Lydia. The central figure in Octavio Solis's world premiere is a brain-injured young girl who rises periodically to speak to the audience, then subsides again on her pallet in the middle of the family living room, grunting and moaning. Trapped in her stiffening body, Ceci burns with sexual desire and a longing to continue her tragically interrupted life. Her family is completely dysfunctional — and apparently was so before the car accident that damaged her. Into this charged environment comes Lydia, an illegal immigrant hired as a maid, and her arrival sets off a cascade of tumultuous events. Lydia is the sexy, healthy, confident young woman Ceci can never be, and the two young women form an instant understanding, with Lydia tending to Ceci, breaking her terrible isolation and translating her guttural howls for the others. But is Lydia ultimately a force for good or ill, a life-giver or a representative of death?

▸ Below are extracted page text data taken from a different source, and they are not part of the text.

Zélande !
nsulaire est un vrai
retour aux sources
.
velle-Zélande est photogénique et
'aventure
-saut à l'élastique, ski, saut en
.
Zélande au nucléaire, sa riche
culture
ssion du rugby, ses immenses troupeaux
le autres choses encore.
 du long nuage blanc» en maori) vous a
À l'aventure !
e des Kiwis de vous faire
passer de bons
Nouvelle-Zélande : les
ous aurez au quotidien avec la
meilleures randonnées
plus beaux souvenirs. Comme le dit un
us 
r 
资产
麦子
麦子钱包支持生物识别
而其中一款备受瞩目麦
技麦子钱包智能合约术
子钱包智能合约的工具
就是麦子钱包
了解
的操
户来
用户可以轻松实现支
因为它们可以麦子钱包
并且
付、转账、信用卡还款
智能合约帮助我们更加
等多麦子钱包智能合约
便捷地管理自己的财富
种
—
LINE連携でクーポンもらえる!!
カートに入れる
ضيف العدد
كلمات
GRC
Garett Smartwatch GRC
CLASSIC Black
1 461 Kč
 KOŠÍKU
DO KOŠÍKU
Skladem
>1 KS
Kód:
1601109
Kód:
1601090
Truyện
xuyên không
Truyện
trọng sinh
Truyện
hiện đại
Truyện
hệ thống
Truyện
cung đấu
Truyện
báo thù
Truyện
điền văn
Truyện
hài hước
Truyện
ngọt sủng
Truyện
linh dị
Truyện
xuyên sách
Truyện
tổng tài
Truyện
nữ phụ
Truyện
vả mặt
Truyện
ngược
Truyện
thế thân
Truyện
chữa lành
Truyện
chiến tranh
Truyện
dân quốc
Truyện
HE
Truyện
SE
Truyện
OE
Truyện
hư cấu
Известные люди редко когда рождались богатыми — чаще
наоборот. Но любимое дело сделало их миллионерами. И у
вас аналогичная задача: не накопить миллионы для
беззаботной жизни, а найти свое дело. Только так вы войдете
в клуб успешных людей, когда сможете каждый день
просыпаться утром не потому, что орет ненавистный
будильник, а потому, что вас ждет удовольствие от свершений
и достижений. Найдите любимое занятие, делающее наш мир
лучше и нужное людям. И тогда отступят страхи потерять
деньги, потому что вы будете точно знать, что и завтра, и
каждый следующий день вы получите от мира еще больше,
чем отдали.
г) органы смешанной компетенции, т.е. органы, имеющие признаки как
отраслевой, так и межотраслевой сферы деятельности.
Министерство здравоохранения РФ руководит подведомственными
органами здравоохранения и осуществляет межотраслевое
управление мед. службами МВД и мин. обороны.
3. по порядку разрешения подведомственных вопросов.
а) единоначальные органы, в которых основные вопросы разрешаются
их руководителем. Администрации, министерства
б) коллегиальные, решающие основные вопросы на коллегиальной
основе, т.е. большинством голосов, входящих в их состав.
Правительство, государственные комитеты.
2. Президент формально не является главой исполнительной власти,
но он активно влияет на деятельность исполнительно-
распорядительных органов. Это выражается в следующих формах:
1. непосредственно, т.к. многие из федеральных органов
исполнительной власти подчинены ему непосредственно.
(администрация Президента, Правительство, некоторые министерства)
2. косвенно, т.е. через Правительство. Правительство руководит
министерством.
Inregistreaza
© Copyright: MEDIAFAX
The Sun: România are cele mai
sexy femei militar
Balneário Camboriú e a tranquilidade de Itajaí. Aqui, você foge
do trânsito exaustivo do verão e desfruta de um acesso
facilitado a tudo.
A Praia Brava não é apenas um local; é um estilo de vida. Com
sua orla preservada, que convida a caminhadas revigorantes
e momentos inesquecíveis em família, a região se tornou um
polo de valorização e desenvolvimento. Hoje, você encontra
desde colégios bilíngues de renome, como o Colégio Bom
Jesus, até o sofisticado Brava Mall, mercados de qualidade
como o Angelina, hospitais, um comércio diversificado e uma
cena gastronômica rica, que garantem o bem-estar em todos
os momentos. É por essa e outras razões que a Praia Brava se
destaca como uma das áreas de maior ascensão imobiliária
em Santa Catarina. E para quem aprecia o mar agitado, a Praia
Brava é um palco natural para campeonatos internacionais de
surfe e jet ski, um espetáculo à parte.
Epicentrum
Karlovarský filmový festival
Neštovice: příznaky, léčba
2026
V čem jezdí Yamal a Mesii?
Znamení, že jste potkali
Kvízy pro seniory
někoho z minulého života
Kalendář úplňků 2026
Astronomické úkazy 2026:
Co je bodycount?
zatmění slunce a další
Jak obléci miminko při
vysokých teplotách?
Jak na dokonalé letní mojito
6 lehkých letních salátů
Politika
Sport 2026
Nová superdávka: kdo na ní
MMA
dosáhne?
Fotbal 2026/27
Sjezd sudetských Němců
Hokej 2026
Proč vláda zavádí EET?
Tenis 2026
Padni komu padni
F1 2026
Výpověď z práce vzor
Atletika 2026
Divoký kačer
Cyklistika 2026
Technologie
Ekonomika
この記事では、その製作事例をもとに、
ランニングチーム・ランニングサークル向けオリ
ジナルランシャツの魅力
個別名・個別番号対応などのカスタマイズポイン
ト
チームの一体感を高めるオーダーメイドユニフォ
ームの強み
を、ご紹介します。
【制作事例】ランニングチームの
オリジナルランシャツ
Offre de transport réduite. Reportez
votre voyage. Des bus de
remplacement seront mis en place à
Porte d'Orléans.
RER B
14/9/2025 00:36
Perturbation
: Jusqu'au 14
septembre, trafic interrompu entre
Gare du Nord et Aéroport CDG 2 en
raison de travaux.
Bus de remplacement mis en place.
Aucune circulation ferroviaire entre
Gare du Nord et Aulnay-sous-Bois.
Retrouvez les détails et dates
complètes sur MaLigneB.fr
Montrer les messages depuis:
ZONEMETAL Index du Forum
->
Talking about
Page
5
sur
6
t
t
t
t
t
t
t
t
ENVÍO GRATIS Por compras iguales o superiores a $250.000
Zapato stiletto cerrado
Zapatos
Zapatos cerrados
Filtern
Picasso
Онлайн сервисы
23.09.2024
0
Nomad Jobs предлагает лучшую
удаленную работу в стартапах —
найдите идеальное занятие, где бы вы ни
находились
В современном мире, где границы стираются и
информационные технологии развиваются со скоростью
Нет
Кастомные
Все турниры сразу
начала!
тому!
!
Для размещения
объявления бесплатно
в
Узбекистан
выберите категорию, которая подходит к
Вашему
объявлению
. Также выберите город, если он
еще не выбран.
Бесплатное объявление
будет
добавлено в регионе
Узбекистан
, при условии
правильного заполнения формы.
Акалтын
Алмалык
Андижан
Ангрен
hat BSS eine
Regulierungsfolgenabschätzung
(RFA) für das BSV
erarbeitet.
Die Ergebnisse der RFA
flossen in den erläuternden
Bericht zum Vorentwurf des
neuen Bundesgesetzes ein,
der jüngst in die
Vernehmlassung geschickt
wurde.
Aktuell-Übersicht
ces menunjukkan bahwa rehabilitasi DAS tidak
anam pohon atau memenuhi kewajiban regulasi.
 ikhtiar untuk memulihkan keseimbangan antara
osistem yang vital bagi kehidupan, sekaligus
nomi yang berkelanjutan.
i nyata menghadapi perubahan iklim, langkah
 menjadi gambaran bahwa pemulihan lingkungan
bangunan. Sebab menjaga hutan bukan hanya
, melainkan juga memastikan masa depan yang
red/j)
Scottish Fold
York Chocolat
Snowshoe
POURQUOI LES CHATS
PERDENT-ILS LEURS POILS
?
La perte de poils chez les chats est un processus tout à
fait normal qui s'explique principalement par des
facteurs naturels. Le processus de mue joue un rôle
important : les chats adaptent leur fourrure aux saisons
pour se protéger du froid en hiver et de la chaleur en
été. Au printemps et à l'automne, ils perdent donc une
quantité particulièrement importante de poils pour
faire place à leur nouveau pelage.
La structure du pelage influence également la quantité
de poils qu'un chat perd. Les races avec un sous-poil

The script evokes a multitude of charged ideas: the painful realities of exile and the ways in which people adjust to or are broken by it; homosexuality in a macho culture; sex as a wild, chaotic impulse that can lead to spiritual imprisonment or joyous freedom; the redemptive power of art; Vietnam; the politics of immigration as seen by those in the States either legally or illegally; and, of course, the lies and secrets that both glue families together and hurl them apart. But Lydia also has flaws. You can think up mystical or metaphorical explanations that make all the events cohere, but somewhere, somehow, at some point — and I don't mean in a literal or reductive sense — the author should give you some hint, and he simply doesn't. Solis just tosses all these charged elements together and leaves them for you to sort out, and by the end of the evening, you're begging for clarity. Presented by the Denver Center Theatre Company through March 1, Ricketson Theatre, Denver Performing Arts Complex, 303-893-4100, www.denvercenter.org. Reviewed February 14.